About six years ago, M.W. Mielke, Inc., Medina, Ohio, decided to abandon its focus on low-bid public projects and seize an opportunity in the industrial market. It was quite a departure for the company, which had specialized in commercial plumbing, HVAC and fire protection work since current president David Mielke’s grandfather and father started out in the early 1980s, but the move is paying off.
Today, M.W. Mielke employs 80 people and performs 70 percent industrial work and 30 percent commercial work across the United States.

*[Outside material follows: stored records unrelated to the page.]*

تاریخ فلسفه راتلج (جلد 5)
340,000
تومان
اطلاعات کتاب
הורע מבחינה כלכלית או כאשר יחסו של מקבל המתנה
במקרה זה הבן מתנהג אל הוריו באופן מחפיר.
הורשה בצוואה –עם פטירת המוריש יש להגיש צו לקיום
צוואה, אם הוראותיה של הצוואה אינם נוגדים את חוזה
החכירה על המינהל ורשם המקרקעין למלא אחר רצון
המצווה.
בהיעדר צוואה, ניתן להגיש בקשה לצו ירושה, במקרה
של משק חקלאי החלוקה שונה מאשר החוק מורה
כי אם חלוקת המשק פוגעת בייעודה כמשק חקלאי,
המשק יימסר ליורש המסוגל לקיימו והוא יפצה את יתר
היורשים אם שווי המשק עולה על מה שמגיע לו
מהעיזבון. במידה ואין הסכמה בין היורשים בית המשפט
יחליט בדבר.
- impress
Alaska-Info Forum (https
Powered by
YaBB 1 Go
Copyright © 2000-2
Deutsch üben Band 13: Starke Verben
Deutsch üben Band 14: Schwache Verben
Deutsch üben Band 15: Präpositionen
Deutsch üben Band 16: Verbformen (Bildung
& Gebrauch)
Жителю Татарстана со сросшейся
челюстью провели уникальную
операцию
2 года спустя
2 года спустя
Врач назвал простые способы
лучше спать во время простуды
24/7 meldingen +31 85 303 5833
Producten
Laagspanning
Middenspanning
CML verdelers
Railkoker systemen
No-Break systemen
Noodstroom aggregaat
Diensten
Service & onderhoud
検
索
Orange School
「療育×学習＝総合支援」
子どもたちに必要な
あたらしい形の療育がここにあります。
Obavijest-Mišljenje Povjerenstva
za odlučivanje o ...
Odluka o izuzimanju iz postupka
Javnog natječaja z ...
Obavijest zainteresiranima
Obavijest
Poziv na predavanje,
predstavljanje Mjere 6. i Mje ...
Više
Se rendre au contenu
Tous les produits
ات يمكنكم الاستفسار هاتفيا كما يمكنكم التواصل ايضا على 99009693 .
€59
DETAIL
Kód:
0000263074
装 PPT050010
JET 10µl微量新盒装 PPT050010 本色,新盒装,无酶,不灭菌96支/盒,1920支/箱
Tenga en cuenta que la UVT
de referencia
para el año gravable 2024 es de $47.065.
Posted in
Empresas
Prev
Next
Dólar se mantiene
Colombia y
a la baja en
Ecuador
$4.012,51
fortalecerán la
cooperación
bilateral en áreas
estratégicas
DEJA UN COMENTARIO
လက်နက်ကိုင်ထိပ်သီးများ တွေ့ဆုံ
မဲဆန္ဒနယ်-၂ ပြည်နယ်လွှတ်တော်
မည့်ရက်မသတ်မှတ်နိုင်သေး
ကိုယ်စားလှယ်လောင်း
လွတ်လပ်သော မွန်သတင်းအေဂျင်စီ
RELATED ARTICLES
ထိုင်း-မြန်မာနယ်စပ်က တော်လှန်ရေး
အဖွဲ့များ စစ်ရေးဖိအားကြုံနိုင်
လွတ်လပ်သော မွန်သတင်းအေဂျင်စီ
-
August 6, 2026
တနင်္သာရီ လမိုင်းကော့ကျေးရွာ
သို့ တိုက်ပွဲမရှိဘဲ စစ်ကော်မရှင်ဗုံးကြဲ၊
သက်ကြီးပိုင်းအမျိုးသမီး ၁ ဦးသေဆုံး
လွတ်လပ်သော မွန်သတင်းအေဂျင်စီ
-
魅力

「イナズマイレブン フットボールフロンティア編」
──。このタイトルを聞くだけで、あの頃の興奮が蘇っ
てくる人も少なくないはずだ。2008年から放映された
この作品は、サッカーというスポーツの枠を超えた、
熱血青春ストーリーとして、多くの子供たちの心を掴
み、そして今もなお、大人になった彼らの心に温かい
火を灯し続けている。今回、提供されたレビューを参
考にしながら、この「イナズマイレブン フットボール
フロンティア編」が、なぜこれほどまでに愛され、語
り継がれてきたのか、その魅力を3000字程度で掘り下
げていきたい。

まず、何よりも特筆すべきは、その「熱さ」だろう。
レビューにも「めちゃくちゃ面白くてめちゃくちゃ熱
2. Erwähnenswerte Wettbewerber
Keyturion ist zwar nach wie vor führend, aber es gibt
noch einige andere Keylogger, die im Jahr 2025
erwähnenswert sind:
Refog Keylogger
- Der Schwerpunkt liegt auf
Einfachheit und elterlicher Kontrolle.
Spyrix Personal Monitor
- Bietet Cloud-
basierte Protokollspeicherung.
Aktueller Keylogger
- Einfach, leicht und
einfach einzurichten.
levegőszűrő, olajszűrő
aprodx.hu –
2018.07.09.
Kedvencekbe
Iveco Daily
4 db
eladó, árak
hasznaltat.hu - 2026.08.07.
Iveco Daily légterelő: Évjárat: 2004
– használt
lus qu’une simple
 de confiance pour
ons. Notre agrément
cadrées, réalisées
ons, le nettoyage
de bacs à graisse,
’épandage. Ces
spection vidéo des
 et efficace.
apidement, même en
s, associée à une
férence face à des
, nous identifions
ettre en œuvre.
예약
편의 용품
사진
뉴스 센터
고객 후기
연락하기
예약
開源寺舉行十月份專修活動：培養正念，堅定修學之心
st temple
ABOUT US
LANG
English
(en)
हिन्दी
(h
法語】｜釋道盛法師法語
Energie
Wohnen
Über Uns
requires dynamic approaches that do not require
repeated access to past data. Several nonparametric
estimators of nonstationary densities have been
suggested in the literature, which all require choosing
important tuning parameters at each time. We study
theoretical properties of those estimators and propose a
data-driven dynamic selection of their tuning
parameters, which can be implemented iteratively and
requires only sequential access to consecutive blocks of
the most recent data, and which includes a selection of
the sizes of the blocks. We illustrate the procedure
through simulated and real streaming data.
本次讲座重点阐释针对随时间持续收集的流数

"We didn’t feel the margins we were making were worth the risk," Mielke says of the firm’s public work. "We’ve found with industrial customers that our work affects their production, which gives us the option to sell on overall value versus upfront cost. We’ve really increased our bottom line. We’re doing fewer sales and making more money."
While growing profits is a major goal of every construction company, determining how best to develop a business requires a healthy dose of both strategy and risk. The following insight from contractors explores how to move onward and upward in the construction industry—even in this tough economic environment—by diversifying markets and services, leveraging relationships and supporting personnel.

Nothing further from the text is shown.